I've been to a funeral for a 90+ year old
acquaintance this week. Which really got me thinking.

She was amazing, so positive and sprightly, even with quite big care needs in the last few years. She had no children and had never married but had been a friend to many of all ages, gathering up people who needed support or a meal. Listening, never talking down to people. Great with children too.

The church was packed, with people of all ages there. A real celebration of life.

Such a contrast to my grumbly moany relatives who couldn't care less about anyone else.

DFiL has been in hospital for a while now because he was admitted and the nursing home won't take him back. Whilst in hospital they have discovered a rare fungal infection that has got into the blood stream, lesions on the liver and shadows in the lung which they think is cancer. He has been bedridden for over a year now and in a Local Authority funded nursing home. DH has been asked to go to a meeting to talk about the options even though they are recommending that they make him palliative. My husband and his brothers are saying they don't want to go to the meeting because DFiL has capacity and can make his own decisions. I said I don't think they want you to go to make a decision but to be there when they break the news! Thankfully, I think DH will go but we are now wondering how long he might have. We fly to Lapland on Monday and even before this, we had the conversation 'what if someone dies while we're away?' 😳

@Newmum738 I think you are right about wanting them there to break the news. Tell everyone at once and there's no risk you have to keep explaining to individuals or for things to get distorted/missed out with retelling. There's always one family member who wants the medics to put all hands to the pumps and try everything vaguely hopeful however pointless/ brutal to the patient and maybe it's easier to tackle that in a group.

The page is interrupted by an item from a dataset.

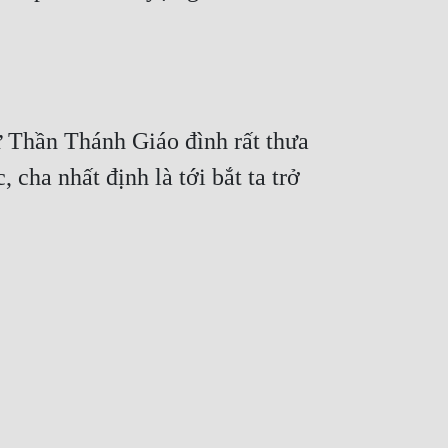
 Thần Thánh Giáo đình rất thưa 
cha nhất định là tới bắt ta trở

I’m sorry about your FIL @Newmum738. I also agree that they want family there to break the news, summoning the family for a meeting seems to be doctor code/advance warning that this is an end-of-life situation and they need everyone on board with the plan. We had the same with my dad.

It is interesting the difference between the sexes. I think women would tend to be there to support a loved one, regardless of whether they had capacity or not.

@funnelfan yes, I have noticed a major difference in the approach of males and female across both of our families in dealing with elderly parents. They guys are shocking! DH will go on Monday but pretty much just because I said he shouldn't let his Dad receive that news alone.

@Newmum738 yes, same here. Aside from DH, the men have been largely absent and care has fallen to the women. It's so unjust, and depressingly common.

@Newmum738 sorry to hear your news. I hope DFIL is comfortable.